● **TASK STATEMENT**
Show the lines of the material that contain the word "highlight".
*** Begin section ***
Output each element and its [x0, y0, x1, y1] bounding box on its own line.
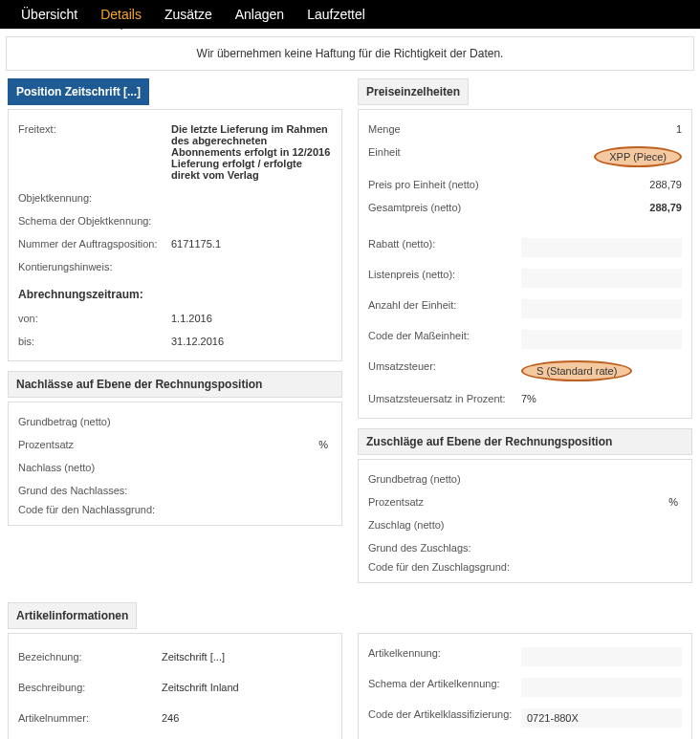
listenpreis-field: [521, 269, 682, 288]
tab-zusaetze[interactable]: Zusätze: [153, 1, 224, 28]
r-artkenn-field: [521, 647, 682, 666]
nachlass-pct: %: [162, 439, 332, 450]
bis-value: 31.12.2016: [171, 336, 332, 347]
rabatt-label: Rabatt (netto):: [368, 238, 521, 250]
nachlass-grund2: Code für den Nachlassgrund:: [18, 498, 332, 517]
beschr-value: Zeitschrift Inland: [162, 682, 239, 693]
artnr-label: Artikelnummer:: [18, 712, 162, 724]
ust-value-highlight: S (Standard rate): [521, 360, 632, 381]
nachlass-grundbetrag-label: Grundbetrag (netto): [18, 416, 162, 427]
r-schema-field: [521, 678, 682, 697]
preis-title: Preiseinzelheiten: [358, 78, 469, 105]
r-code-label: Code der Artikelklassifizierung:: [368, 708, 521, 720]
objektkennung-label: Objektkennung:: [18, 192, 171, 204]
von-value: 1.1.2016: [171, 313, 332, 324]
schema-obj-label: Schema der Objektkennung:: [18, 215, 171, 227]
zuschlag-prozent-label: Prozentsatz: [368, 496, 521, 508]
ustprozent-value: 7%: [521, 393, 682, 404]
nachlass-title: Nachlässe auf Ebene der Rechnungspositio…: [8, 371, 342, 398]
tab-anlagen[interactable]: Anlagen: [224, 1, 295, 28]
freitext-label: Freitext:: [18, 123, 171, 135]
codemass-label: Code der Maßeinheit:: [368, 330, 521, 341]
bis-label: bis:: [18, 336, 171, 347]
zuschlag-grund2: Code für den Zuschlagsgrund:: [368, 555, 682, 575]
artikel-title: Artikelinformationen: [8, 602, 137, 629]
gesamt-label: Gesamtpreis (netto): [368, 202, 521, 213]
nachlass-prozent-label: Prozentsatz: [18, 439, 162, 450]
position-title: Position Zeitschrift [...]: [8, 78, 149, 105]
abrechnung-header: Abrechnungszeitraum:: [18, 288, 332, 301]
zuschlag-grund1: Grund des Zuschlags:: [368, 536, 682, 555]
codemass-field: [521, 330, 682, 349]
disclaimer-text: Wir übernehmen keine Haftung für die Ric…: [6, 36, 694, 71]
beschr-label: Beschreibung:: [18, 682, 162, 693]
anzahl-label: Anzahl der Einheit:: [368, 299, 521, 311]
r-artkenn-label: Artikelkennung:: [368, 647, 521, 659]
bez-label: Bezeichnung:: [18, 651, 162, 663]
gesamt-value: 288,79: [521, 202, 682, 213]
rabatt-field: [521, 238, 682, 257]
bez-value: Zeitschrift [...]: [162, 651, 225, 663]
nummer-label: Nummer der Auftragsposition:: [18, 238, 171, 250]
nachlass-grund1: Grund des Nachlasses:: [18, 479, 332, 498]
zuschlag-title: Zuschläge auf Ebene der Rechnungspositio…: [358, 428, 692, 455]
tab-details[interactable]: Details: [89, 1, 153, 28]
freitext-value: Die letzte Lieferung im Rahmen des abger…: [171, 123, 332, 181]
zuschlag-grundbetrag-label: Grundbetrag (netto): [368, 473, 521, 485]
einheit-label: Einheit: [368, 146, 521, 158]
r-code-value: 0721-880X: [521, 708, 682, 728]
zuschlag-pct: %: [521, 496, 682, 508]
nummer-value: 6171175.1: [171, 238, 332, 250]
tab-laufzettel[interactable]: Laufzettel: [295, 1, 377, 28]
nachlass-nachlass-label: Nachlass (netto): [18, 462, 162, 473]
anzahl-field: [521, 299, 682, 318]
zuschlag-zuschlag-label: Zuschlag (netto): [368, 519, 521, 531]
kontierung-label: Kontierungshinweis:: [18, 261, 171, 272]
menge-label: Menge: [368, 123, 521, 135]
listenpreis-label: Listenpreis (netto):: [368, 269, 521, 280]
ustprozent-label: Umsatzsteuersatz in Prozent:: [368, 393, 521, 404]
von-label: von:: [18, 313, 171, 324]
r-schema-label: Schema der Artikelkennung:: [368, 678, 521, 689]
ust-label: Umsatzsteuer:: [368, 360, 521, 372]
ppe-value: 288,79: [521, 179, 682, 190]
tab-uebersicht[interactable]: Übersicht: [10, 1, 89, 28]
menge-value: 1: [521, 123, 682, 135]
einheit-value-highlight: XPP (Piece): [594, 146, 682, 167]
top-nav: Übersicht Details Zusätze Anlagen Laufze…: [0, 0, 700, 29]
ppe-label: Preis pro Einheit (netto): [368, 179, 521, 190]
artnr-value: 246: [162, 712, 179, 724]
*** End section ***
*** Begin section ***
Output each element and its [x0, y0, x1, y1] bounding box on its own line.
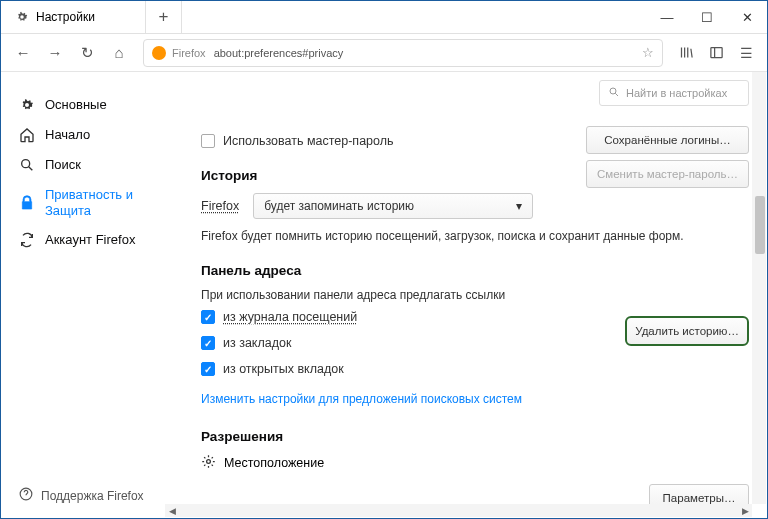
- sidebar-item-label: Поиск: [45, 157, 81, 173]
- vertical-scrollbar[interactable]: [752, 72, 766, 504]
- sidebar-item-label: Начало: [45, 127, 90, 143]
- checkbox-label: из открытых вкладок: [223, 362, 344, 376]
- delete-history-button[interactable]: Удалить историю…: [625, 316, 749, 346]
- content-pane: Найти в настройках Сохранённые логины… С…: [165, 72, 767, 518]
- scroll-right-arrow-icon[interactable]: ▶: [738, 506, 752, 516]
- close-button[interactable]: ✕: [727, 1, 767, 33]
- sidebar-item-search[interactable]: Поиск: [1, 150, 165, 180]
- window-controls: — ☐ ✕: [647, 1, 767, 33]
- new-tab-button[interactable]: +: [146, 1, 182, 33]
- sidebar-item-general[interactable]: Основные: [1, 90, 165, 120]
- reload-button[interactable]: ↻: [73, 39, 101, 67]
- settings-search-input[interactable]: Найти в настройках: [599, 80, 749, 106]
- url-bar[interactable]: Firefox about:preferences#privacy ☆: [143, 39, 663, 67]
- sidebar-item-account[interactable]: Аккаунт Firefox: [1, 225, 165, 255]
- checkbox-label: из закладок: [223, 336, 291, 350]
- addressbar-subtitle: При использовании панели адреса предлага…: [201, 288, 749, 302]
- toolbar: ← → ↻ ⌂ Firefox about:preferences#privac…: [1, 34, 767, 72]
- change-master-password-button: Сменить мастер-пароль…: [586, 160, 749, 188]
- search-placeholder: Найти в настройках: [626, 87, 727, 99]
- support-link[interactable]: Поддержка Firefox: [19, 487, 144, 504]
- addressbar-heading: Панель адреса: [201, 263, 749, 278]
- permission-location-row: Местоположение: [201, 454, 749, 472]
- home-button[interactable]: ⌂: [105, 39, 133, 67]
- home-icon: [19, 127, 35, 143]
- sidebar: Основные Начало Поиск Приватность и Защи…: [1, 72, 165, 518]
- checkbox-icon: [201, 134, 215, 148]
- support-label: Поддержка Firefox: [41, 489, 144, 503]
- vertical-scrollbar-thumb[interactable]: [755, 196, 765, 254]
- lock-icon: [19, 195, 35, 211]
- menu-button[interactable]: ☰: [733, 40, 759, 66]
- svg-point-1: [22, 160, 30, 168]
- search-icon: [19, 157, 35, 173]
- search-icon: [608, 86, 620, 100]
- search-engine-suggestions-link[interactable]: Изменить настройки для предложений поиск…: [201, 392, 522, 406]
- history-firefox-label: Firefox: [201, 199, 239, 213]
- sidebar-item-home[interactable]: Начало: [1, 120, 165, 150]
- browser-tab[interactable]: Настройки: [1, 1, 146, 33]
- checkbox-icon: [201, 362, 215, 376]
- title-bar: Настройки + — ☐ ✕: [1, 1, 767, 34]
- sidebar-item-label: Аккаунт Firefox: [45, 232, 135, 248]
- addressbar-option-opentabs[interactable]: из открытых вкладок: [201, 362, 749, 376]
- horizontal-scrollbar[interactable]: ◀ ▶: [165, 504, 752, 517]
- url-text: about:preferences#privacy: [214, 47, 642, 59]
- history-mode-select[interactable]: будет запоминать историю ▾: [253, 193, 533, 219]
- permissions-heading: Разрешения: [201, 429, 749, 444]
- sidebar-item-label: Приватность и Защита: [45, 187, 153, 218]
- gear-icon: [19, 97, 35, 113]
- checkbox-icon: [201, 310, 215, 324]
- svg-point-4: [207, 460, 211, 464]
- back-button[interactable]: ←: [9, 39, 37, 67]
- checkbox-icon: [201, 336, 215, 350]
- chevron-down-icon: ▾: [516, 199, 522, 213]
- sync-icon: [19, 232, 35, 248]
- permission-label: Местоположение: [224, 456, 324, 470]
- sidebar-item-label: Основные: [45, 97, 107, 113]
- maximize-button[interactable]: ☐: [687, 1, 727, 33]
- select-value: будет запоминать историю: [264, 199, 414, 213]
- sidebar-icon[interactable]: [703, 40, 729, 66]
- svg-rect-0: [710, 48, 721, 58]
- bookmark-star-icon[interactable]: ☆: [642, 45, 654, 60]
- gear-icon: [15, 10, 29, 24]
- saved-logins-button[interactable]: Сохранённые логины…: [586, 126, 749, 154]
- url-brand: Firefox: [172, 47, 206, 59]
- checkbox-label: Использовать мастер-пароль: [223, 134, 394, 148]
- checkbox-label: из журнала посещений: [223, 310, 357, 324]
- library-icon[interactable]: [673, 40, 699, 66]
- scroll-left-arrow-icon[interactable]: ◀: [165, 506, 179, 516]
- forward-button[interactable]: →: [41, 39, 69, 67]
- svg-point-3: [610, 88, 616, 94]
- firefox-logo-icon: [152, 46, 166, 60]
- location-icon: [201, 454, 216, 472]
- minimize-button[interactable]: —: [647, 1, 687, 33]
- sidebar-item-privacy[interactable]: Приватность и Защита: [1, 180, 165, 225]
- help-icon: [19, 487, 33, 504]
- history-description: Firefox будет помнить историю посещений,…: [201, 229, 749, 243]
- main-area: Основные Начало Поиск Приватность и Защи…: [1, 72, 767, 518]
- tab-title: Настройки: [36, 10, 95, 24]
*** End section ***
● **RESULT BELOW**
ust-value-highlight: S (Standard rate): [521, 360, 632, 381]
einheit-value-highlight: XPP (Piece): [594, 146, 682, 167]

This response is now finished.